The five defendants, directors of the charity — Ghassan Elashi, Shukri Abu-Baker, Mufid Abdulqader, Abdulrah-man Odeh and Mohammad El-Mezain — were not accused in the 2004 indictment of directly financing suicide bombings or terrorist violence. Instead, they were accused of illegally contributing to Hamas after the US designated it a terrorist group, money laundering and tax fraud. The defendants argued that the Holy Land Foundation, once the largest Muslim charity in the US, was engaged in legitimate humanitarian aid for community welfare programs and Palestinian orphans.

After the October 2007 mistrial that had laid 197 charges against the defendants none of which was upheld, critics said the government had offered a weak, complicated case and had failed to recognize that juries were not as quick to convict Muslim defendants accused of supporting terrorism as they had once been. Prosecutors spent more time in the second trial explaining the complexities of the case and painting a clearer picture of the money trail. They also dropped many of the original charges.

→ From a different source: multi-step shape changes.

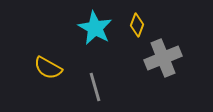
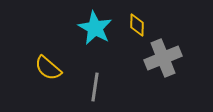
yellow diamond: rotated 20 degrees counterclockwise
yellow semicircle: rotated 12 degrees clockwise
gray line: rotated 24 degrees clockwise
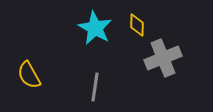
yellow semicircle: moved 19 px left, 7 px down; rotated 20 degrees clockwise
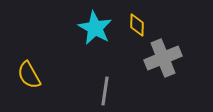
gray line: moved 10 px right, 4 px down
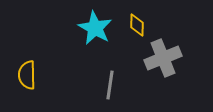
yellow semicircle: moved 2 px left; rotated 28 degrees clockwise
gray line: moved 5 px right, 6 px up
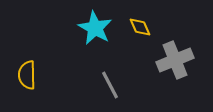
yellow diamond: moved 3 px right, 2 px down; rotated 25 degrees counterclockwise
gray cross: moved 12 px right, 2 px down
gray line: rotated 36 degrees counterclockwise
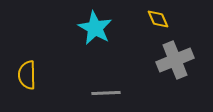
yellow diamond: moved 18 px right, 8 px up
gray line: moved 4 px left, 8 px down; rotated 64 degrees counterclockwise
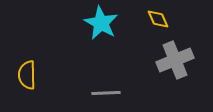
cyan star: moved 6 px right, 5 px up
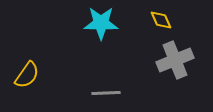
yellow diamond: moved 3 px right, 1 px down
cyan star: rotated 28 degrees counterclockwise
yellow semicircle: rotated 144 degrees counterclockwise
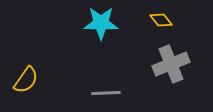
yellow diamond: rotated 15 degrees counterclockwise
gray cross: moved 4 px left, 4 px down
yellow semicircle: moved 1 px left, 5 px down
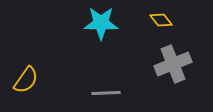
gray cross: moved 2 px right
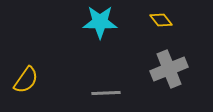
cyan star: moved 1 px left, 1 px up
gray cross: moved 4 px left, 5 px down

Nancy Hollander, a lawyer from Albuquerque who represented Abu-Baker, said the defendants appeal is based on a number of issues, including the anonymous testimony of an expert, which she said was a first. “Our clients were not even allowed to review their own statements because they were classified — statements that they made over the course of many years that the government wiretapped,” Ms. Hollander said. “They were not allowed to go back and review them. There were statements from alleged co-conspirators that included handwritten notes. Nobody knew who wrote them; nobody knew when they were written. There are a plethora of issues.”

According to freedomtogive.com, a Website that calls itself the voice of the defendants’ relatives and friends, the foundation “simply provided food, clothes, shelter, medical supplies and education to the suffering people in Palestine and other countries.” The government conceded that the Holy Land Foundation only provided assistance to real charitable organizations and persons. But the prosecution then went on to argue that in so doing, the charity “freed” Hamas from its burden to fund charitable activities in Palestine, thus having more resources to direct toward terrorist activities.

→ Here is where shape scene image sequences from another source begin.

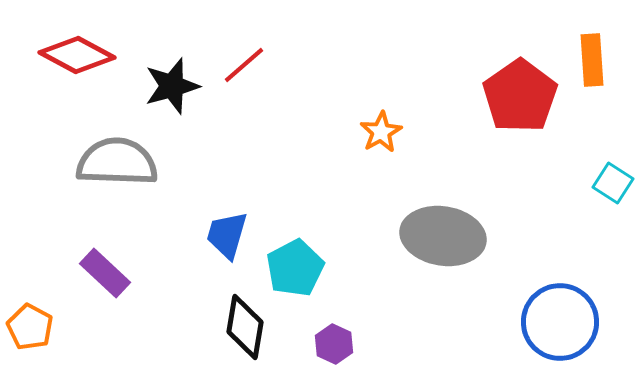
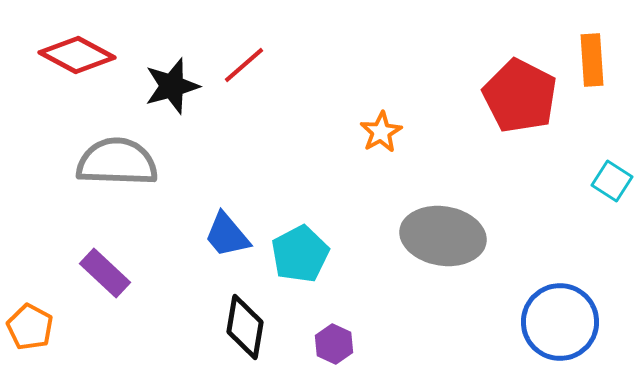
red pentagon: rotated 10 degrees counterclockwise
cyan square: moved 1 px left, 2 px up
blue trapezoid: rotated 56 degrees counterclockwise
cyan pentagon: moved 5 px right, 14 px up
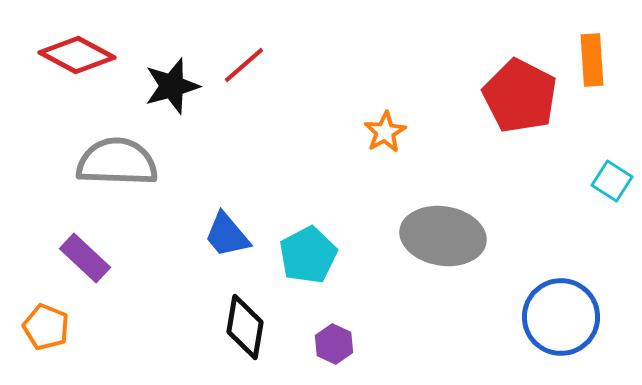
orange star: moved 4 px right
cyan pentagon: moved 8 px right, 1 px down
purple rectangle: moved 20 px left, 15 px up
blue circle: moved 1 px right, 5 px up
orange pentagon: moved 16 px right; rotated 6 degrees counterclockwise
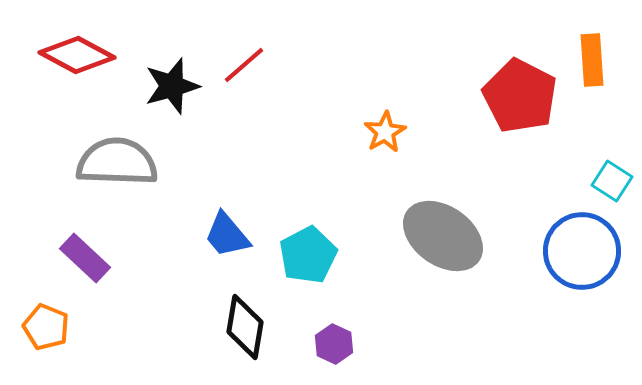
gray ellipse: rotated 26 degrees clockwise
blue circle: moved 21 px right, 66 px up
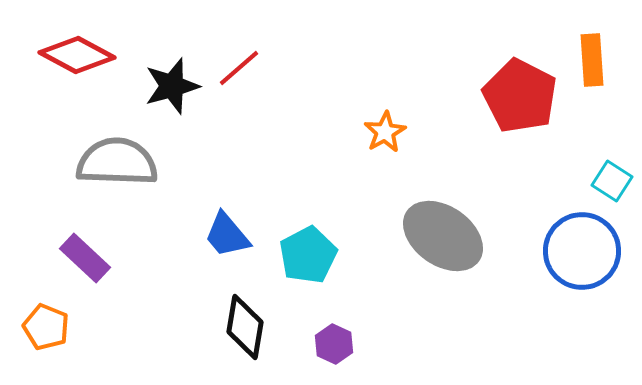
red line: moved 5 px left, 3 px down
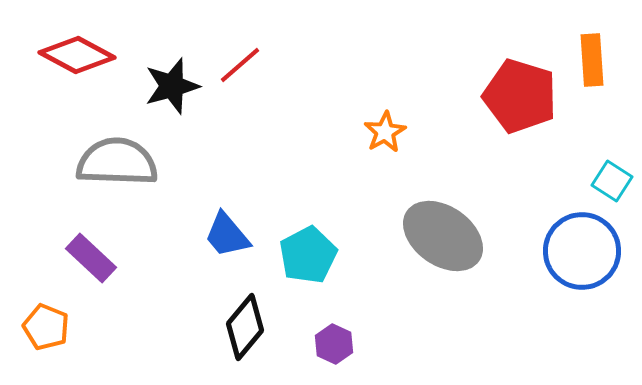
red line: moved 1 px right, 3 px up
red pentagon: rotated 10 degrees counterclockwise
purple rectangle: moved 6 px right
black diamond: rotated 30 degrees clockwise
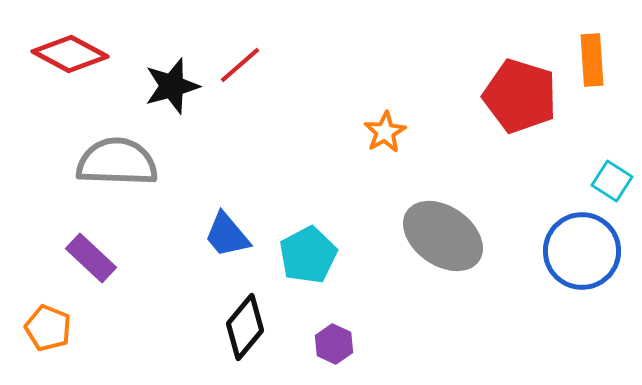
red diamond: moved 7 px left, 1 px up
orange pentagon: moved 2 px right, 1 px down
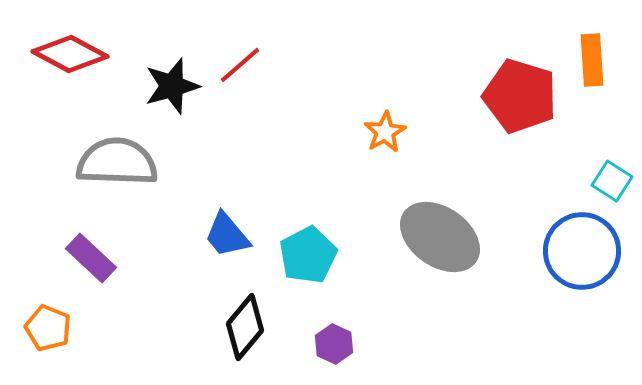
gray ellipse: moved 3 px left, 1 px down
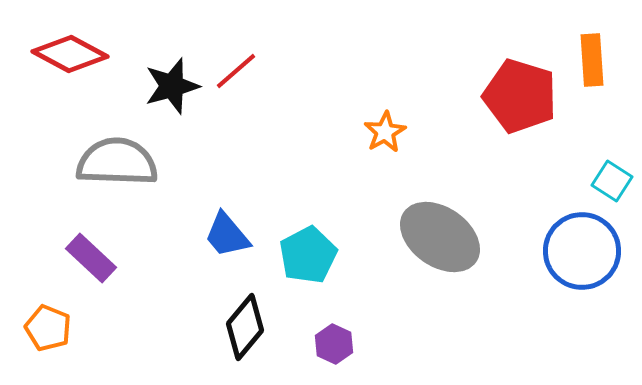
red line: moved 4 px left, 6 px down
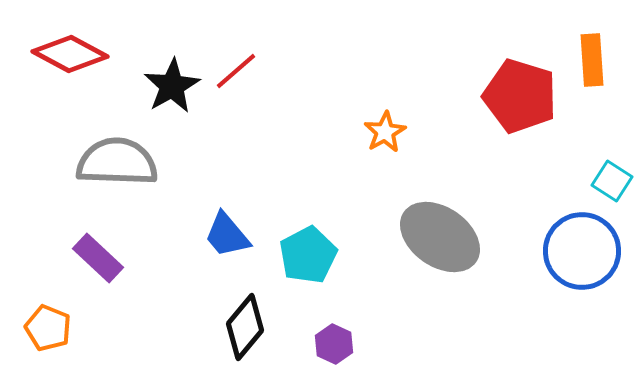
black star: rotated 14 degrees counterclockwise
purple rectangle: moved 7 px right
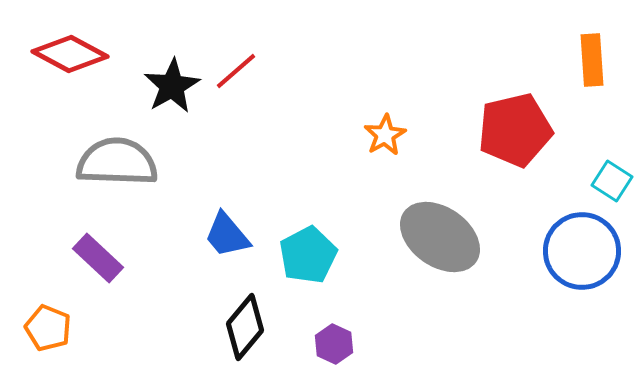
red pentagon: moved 5 px left, 34 px down; rotated 30 degrees counterclockwise
orange star: moved 3 px down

What is indicative of the atmosphere of Islamophobia in the US is the fact that the Justice Department named 306 individuals and organizations as un-indicted co-conspirators in the Holy Land case. The exhaustive list includes The Islamic Society of North America, the North American Islamic Trust and the Council on American-Islamic Relations.

Since 2002, an estimated 500 cases have been brought against Muslims in America. Half of these have been dismissed as being without merit. The rest have all resulted in either acquittals or negotiated pleas on minor charges which are unrelated to the original indictment. Of the 500 cases, it is estimated that some 30 of them may have had some reasonable foundation in law. In no other area of prosecution has theDepartment of Justice produced such an extraordinarily high percentage of dismissed cases and cases resulting in guilty pleas on unrelated charges.

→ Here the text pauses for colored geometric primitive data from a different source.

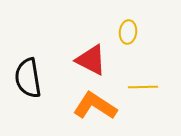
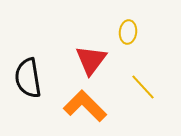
red triangle: rotated 40 degrees clockwise
yellow line: rotated 48 degrees clockwise
orange L-shape: moved 10 px left; rotated 12 degrees clockwise
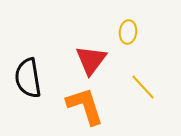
orange L-shape: rotated 27 degrees clockwise
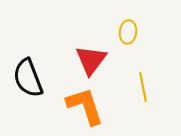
black semicircle: rotated 12 degrees counterclockwise
yellow line: rotated 32 degrees clockwise
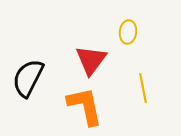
black semicircle: rotated 48 degrees clockwise
yellow line: moved 1 px down
orange L-shape: rotated 6 degrees clockwise
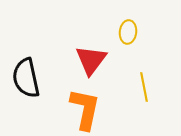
black semicircle: moved 2 px left; rotated 39 degrees counterclockwise
yellow line: moved 1 px right, 1 px up
orange L-shape: moved 3 px down; rotated 24 degrees clockwise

The fundamental question raised by such prosecutions is whether Muslims in the US can practice their religion free from coercion. Zakat is one of the fundamental pillars of Islam. The Qur’an enjoins Muslims not only to give Zakat but also other donations, more particularly to give them in secret so that the recipient is not exposed to others as having received charity. Muslims are being prevented from giving charity because a paranoid government instigated by the Zionists is leading the charge against Muslims. In his Cairo speech on June 4, US President Barack Obama had said Muslims in the US were free to give their zakat wherever they liked and that he would defend Muslim charities. Now is the time for Obama to show whether he really means what he said.

Chances are, this will turn out to be another of his rhetorical flights of fancy meant to sooth anger in the Muslim world. The reality for Muslims is very different in America. They are treated as second class citizens. In the war on Islam, Muslims living in the West are the first victims.